*** Begin section ***
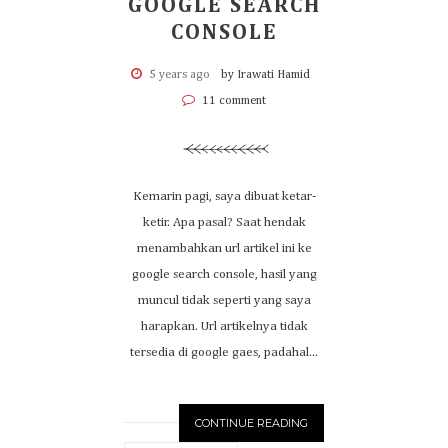
GOOGLE SEARCH
CONSOLE
5 years ago
by Irawati Hamid
11 comment
Kemarin pagi, saya dibuat ketar-
ketir. Apa pasal? Saat hendak
menambahkan url artikel ini ke
google search console, hasil yang
muncul tidak seperti yang saya
harapkan. Url artikelnya tidak
tersedia di google gaes, padahal...
CONTINUE READING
*** End section ***
#### [Work instructions]
Please reproduce the records above exactly, omitting every picture.

#### [Task result]
GOOGLE SEARCH
CONSOLE
5 years ago
by Irawati Hamid
11 comment
Kemarin pagi, saya dibuat ketar-
ketir. Apa pasal? Saat hendak
menambahkan url artikel ini ke
google search console, hasil yang
muncul tidak seperti yang saya
harapkan. Url artikelnya tidak
tersedia di google gaes, padahal...
CONTINUE READING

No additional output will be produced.